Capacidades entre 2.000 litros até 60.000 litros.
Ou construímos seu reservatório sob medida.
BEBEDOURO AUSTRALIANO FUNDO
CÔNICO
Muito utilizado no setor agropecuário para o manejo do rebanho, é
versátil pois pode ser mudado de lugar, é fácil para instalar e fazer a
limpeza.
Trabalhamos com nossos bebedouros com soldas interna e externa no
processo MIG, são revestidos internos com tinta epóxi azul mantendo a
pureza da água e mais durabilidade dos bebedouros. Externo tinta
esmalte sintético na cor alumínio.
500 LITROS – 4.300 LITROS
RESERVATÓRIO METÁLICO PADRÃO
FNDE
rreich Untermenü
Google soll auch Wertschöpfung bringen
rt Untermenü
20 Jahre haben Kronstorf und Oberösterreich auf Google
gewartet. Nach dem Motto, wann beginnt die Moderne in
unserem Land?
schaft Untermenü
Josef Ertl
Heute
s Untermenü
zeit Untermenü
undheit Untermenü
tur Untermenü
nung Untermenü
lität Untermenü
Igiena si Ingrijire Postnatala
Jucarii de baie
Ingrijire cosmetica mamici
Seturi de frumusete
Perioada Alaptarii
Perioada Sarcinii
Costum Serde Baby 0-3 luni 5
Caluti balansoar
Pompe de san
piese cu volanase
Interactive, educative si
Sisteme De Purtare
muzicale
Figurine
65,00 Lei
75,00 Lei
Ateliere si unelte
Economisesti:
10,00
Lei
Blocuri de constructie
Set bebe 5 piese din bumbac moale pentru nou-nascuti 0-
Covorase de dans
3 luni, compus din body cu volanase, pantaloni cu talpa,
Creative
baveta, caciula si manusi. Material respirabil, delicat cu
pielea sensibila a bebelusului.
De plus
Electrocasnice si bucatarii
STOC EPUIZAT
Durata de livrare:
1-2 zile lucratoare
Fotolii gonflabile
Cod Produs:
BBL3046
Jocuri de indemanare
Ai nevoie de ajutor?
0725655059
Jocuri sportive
● ● ●
Your task
The word "volanase" may appear in several lines of the data; copy every line where it does.

Exercise solution
piese cu volanase
3 luni, compus din body cu volanase, pantaloni cu talpa,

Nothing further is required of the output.